Having worked as a psychologist in regional Victoria for many years I had heard many such pleas before, pleas of unrestrained anguish in childlike voices coming from adults, back to forgotten infant night terrors. Such cries can ignite private defences and unexpectedly arouse our own raw reactions, if left unchecked. So now, on a sunny morning, I am looking into the swollen eyes of a woman in her fifties, perhaps falling back into her own, uneasy past pain and hurt. She sounds like a crying infant waiting for a parent to come and make it all better. It is a request I could hardly choose to ignore.

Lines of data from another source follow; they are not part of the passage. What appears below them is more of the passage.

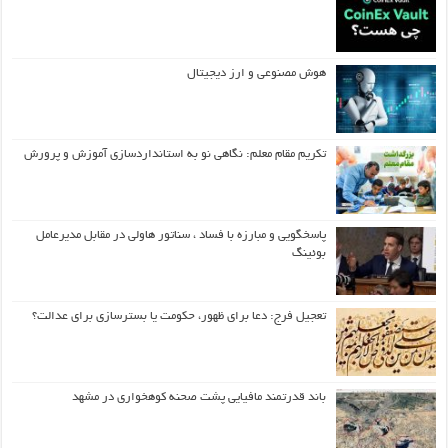
هوش مصنوعی و ارز دیجیتال
تکریم مقام معلم: نگاهی نو به استانداردسازی آموزش و پرورش
پاسخگویی و مبارزه با فساد ، سناتور هاولی در مقابل مدیرعامل
بوئینگ
تعجیل فرج: دعا برای ظهور، حکومت یا بسترسازی برای عدالت؟
باند قدرتمند مافیایی پشت صحنه کوهخواری در مشهد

I was the one right there, right then to see her raw, immediate anguish. Face-to-face on a crumbling bitumen road. A directive voice from my time as a teacher came to the fore. “I might be able to help, but we need to get off this road right now, it is too dangerous to be stopped here”. She looked dismayed. “Drive forward to those trees at the side of the road”, I pointed, “I will ride ahead, follow me”. A small nod of agreement, then a billow of dust blew up as a big black Audi swerved past.
I rode quickly ahead to the shade and minimal protection of roadside saplings, the white car followed. “I’m lost, I’m lost”, she shouted. Her voice straining in distress, she held her mobile phone out the window so I could grasp some evidence of her situation. I could see the pale green GPS maps displayed. I tapped the screen into life. A matronly English voice announced in measured automatic words, ‘Turn RIGHT at the next intersection in two kilometres’.